I have kind of a general question about the way that multi-threading works. I have a very large
reduce_sum function that has a ton of data passed in, with the intention being that I want to shard the data across threads:
target += reduce_sum( choice_lpmf, indices, // Thing to cut across grainsize, // grainsize == 1 p_R_ftr_not_na, p_R_ftr_wo_clm, pricing_error_mean, pricing_error_sd, tm_int_ind_n, p_R_ftr_wo_clm_w_tm, // transformed data, N pricing_error_mean_tm, // model block, N pricing_error_sd_tm, // model block run_demand, // data is_nb, // transformed data, N L_draws, // data lambda, // transformed data, N demand_choice_index, // data tm_ind, // data dollar_norm, // data is_nb_int, // transformed data tm_elig_n, // transformed data J, // data J_oo, // data prices_not_na_ind, // data, N x J prices_oo_not_na_ind, // data, N x J_oo limits, // transformed data, J -- limits_oo, // transformed data, J_oo -- prices, // transformed data, N x J prices_oo, // transformed data, N x J_oo tm_optin_disc_n, // transformed data, N prices_pre_firm_ind, // data, N x J prices_pre_cov_ind, // data, N x J pre_oo_firm_ind, // data, N x J_oo pre_oo_cov_ind, // data, N x J_oo clm_surcharge, // data, N pareto_loc, // transformed data, N pareto_shape, // data risk_aversion, // model block, scalar firm_switch_cost, // model block, N cov_switch_cost, // model block, scalar tm_frictions, // model block, N sigma_logit, // model block, scalar plan_fes, // model block, N x J plan_oo_fes, // model block, N x J_oo quad_nodes, quad_weights );
The mapping function
choice_lpmf cuts all these variables into chunks and then does all the likelihood calculations. I have yet to find a better way to do this – ideally,
reduce_sum would shard all the variables for me before handing them to a thread, but I have not yet found a way to do this.
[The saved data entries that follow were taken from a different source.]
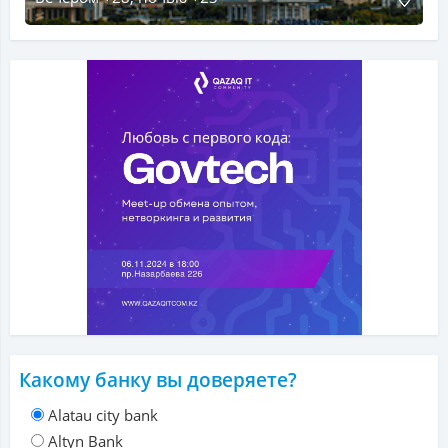
Какому банку вы доверяете?
Alatau city bank
Altyn Bank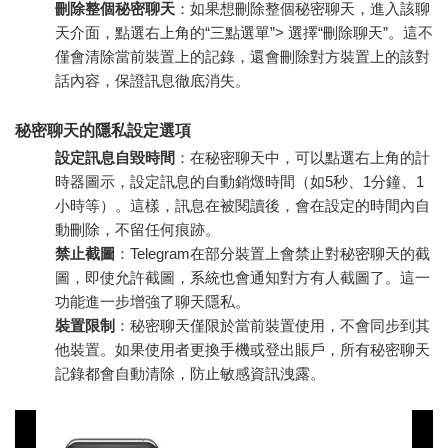
刪除整個秘密聊天
：如果想刪除整個秘密聊天，進入該聊
天介面，點選右上角的“三點選單”> 選擇“刪除聊天”。這不
僅會清除當前裝置上的記錄，還會刪除對方裝置上的該對
話內容，保證訊息徹底消失。
秘密聊天的隱私設定選項
設定訊息自毀時間
：在秘密聊天中，可以點選右上角的計
時器圖示，設定訊息的自動銷燬時間（如5秒、1分鐘、1
小時等）。這樣，訊息在被閱讀後，會在設定的時間內自
動刪除，不留任何痕跡。
禁止截圖
：Telegram在部分裝置上會禁止對秘密聊天的截
圖，即使允許截圖，系統也會通知對方有人截圖了。這一
功能進一步增強了聊天隱私。
裝置限制
：秘密聊天僅限於當前裝置使用，不會同步到其
他裝置。如果使用者更換手機或登出賬戶，所有秘密聊天
記錄都會自動清除，防止敏感資訊洩露。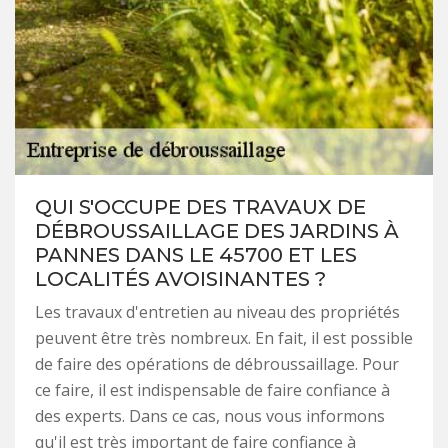
QUI S'OCCUPE DES TRAVAUX DE
DÉBROUSSAILLAGE DES JARDINS À
PANNES DANS LE 45700 ET LES
LOCALITÉS AVOISINANTES ?
Les travaux d'entretien au niveau des propriétés
peuvent être très nombreux. En fait, il est possible
de faire des opérations de débroussaillage. Pour
ce faire, il est indispensable de faire confiance à
des experts. Dans ce cas, nous vous informons
qu'il est très important de faire confiance à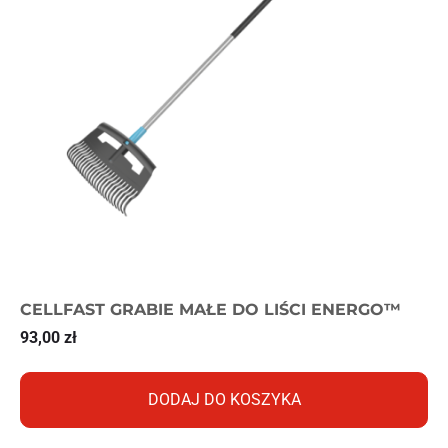
CELLFAST GRABIE MAŁE DO LIŚCI ENERGO™
93,00
zł
DODAJ DO KOSZYKA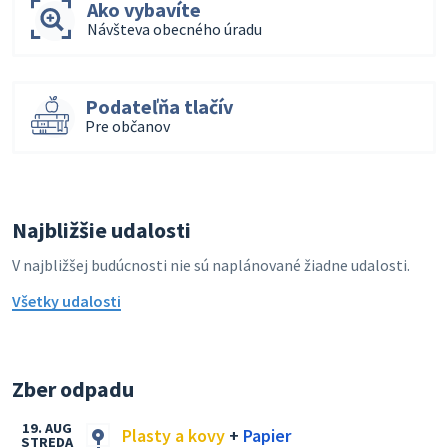
Ako vybavíte
Návšteva obecného úradu
Podateľňa tlačív
Pre občanov
Najbližšie udalosti
V najbližšej budúcnosti nie sú naplánované žiadne udalosti.
Všetky udalosti
Zber odpadu
19. AUG
Plasty a kovy
+
Papier
STREDA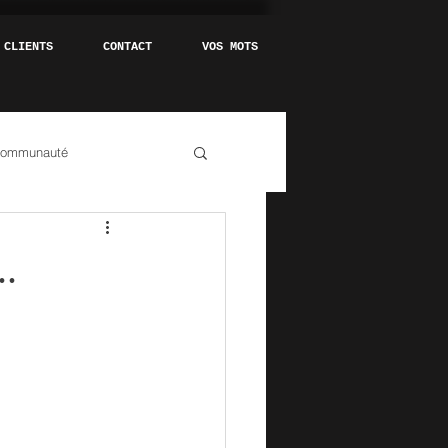
 CLIENTS
CONTACT
VOS MOTS
communauté
..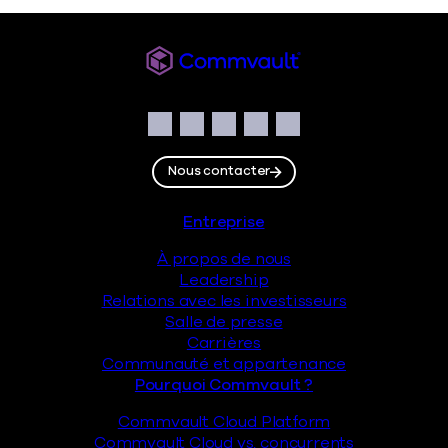
Commvault
Social
Facebook
Instagram
LinkedIn
Twitter
YouTube
Nous contacter
Pied de page
Entreprise
À propos de nous
Leadership
Relations avec les investisseurs
Salle de presse
Carrières
Communauté et appartenance
Pourquoi Commvault ?
Commvault Cloud Platform
Commvault Cloud vs. concurrents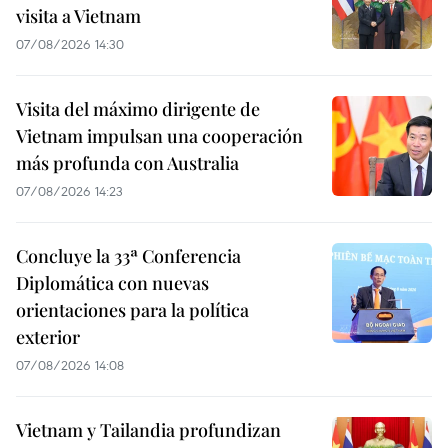
visita a Vietnam
07/08/2026 14:30
Visita del máximo dirigente de
Vietnam impulsan una cooperación
más profunda con Australia
07/08/2026 14:23
Concluye la 33ª Conferencia
Diplomática con nuevas
orientaciones para la política
exterior
07/08/2026 14:08
Vietnam y Tailandia profundizan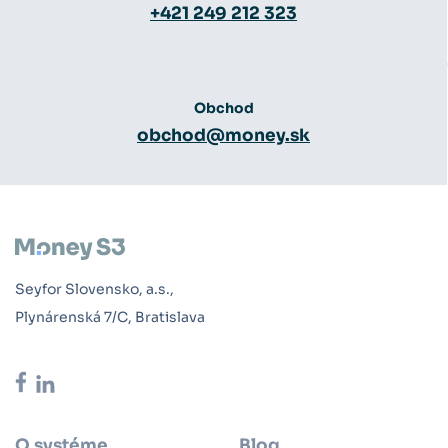
+421 249 212 323
Obchod
obchod@money.sk
Seyfor Slovensko, a.s.,
Plynárenská 7/C, Bratislava
O systéme
Blog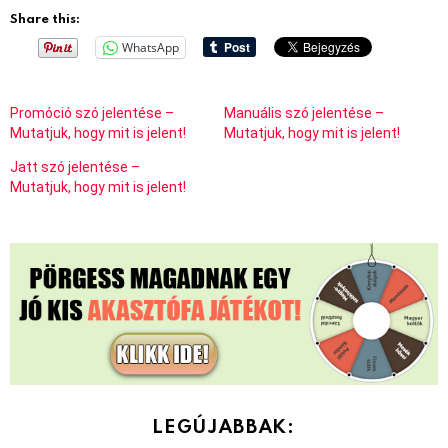
Share this:
WhatsApp
Promóció szó jelentése –
Manuális szó jelentése –
Mutatjuk, hogy mit is jelent!
Mutatjuk, hogy mit is jelent!
Jatt szó jelentése –
Mutatjuk, hogy mit is jelent!
LEGÚJABBAK: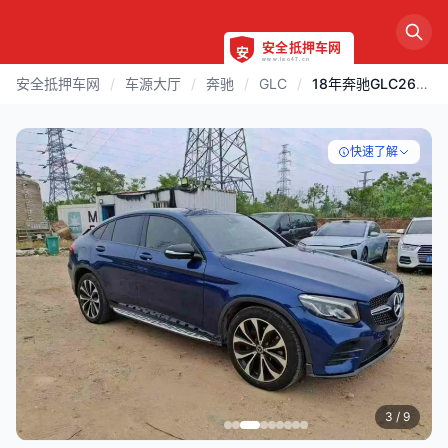
安全抵押车网
/
车源大厅
/
奔驰
/
GLC
/
18年奔驰GLC260 纯进口轿跑SUV
快速了解
3
/ 9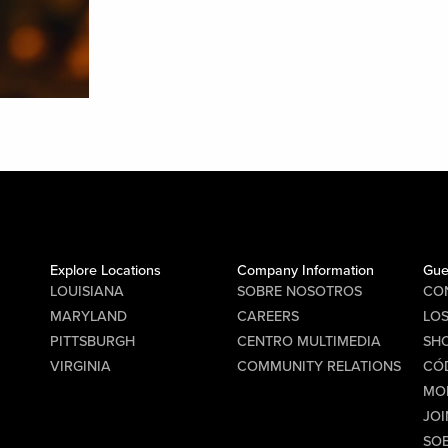
Explore Locations
Company Information
Gue
LOUISIANA
SOBRE NOSOTROS
CO
MARYLAND
CAREERS
LO
PITTSBURGH
CENTRO MULTIMEDIA
SHO
VIRGINIA
COMMUNITY RELATIONS
CÓ
MO
JOI
SO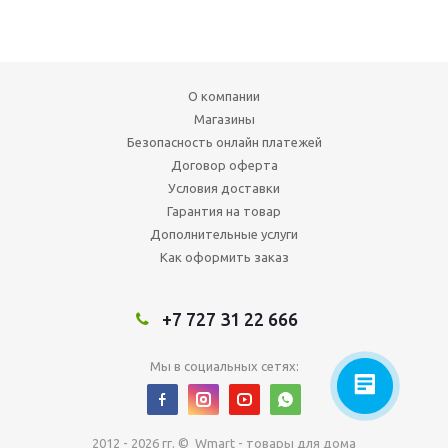
О компании
Магазины
Безопасность онлайн платежей
Договор оферта
Условия доставки
Гарантия на товар
Дополнительные услуги
Как оформить заказ
+7 727 31 22 666
Мы в социальных сетях:
2012 - 2026 гг. © Wmart - товары для дома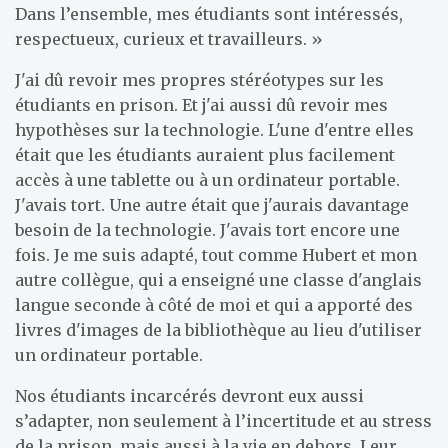
Dans l’ensemble, mes étudiants sont intéressés,
respectueux, curieux et travailleurs. »
J'ai dû revoir mes propres stéréotypes sur les
étudiants en prison. Et j'ai aussi dû revoir mes
hypothèses sur la technologie. L'une d'entre elles
était que les étudiants auraient plus facilement
accès à une tablette ou à un ordinateur portable.
J'avais tort. Une autre était que j'aurais davantage
besoin de la technologie. J'avais tort encore une
fois. Je me suis adapté, tout comme Hubert et mon
autre collègue, qui a enseigné une classe d'anglais
langue seconde à côté de moi et qui a apporté des
livres d'images de la bibliothèque au lieu d'utiliser
un ordinateur portable.
Nos étudiants incarcérés devront eux aussi
s’adapter, non seulement à l’incertitude et au stress
de la prison, mais aussi à la vie en dehors. Leur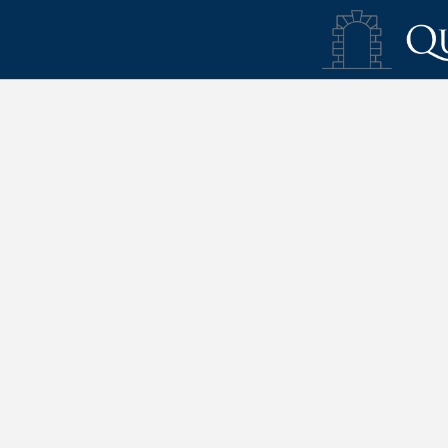
Viens Et Découvre de l´Hôtel Hotel Quinta San Francisco à Castrojeriz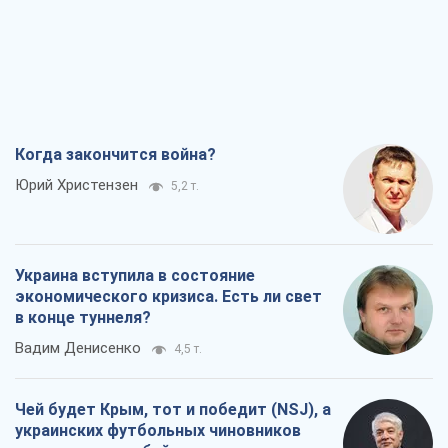
Когда закончится война?
Юрий Христензен
5,2 т.
Украина вступила в состояние
экономического кризиса. Есть ли свет
в конце туннеля?
Вадим Денисенко
4,5 т.
Чей будет Крым, тот и победит (NSJ), а
украинских футбольных чиновников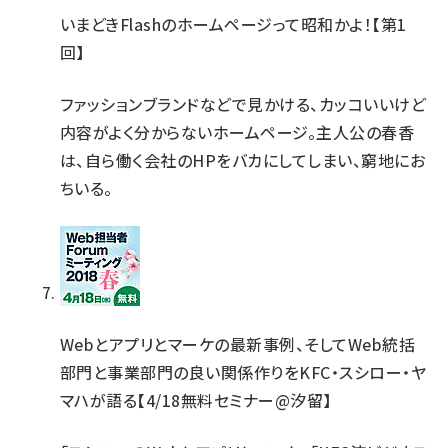
いまどきFlashのホームページって昭和かよ！【第1
回】
ファッションブランドなどで見かける、カッコいいけど
内容がよく分からないホームページ。主人公の春香
は、自ら働く会社のHPをバカにしてしまい、窮地にお
ちいる。
Webとアプリとマーケの最新事例、そしてWeb統括
部門と事業部門の良い関係作りをKFC・スシロー・ヤ
マハが語る【4/18無料セミナー@汐留】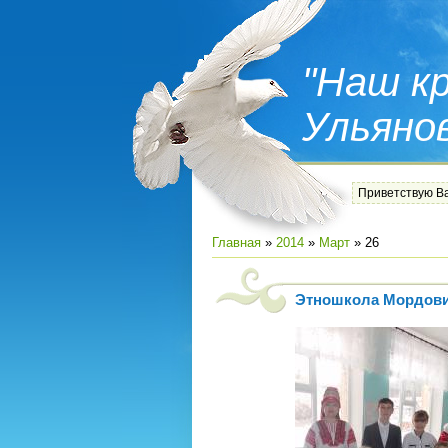
"Наш кр
Ульяно
Приветствую В
Главная
»
2014
»
Март
»
26
Этношкола Мордов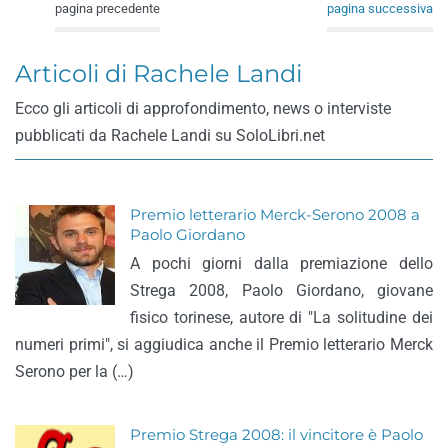
pagina precedente
pagina successiva
Articoli di Rachele Landi
Ecco gli articoli di approfondimento, news o interviste
pubblicati da Rachele Landi su SoloLibri.net
Premio letterario Merck-Serono 2008 a
Paolo Giordano
A pochi giorni dalla premiazione dello
Strega 2008, Paolo Giordano, giovane
fisico torinese, autore di "La solitudine dei
numeri primi", si aggiudica anche il Premio letterario Merck
Serono per la (…)
Premio Strega 2008: il vincitore è Paolo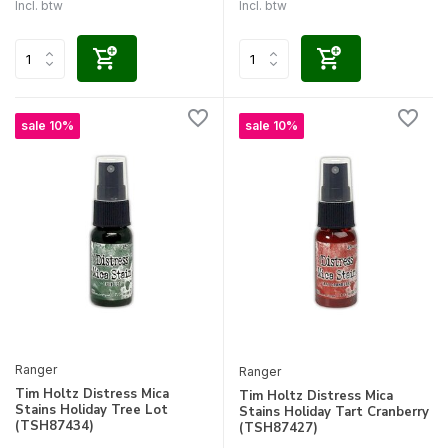
Incl. btw
Incl. btw
sale 10%
sale 10%
Ranger
Ranger
Tim Holtz Distress Mica
Tim Holtz Distress Mica
Stains Holiday Tree Lot
Stains Holiday Tart Cranberry
(TSH87434)
(TSH87427)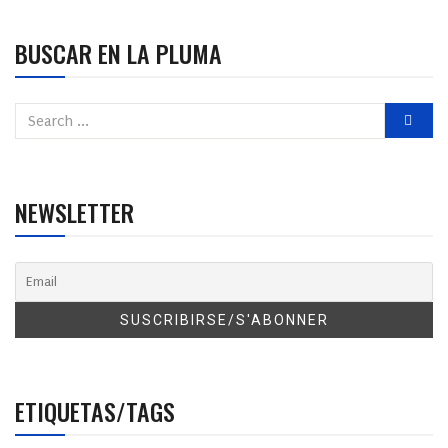
BUSCAR EN LA PLUMA
NEWSLETTER
ETIQUETAS/TAGS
Many of these variables are quite large. On a single threaded run, this doesn’t use much memory, it’s just slow.
However, I’m running into the issue where, when I start adding threads, it quickly becomes an inoperable problem. The memory usage is insane, and I cannot actually run this model on the full data set with more than 1-2 threads.
My best guess here is that
reduce_sum deep copies all the variables to each thread. Is there a way to prevent this? Maybe to flag some of these variables as something to be passed by reference? Or is there some other way of writing out functions like this that use lots of heterogeneous data?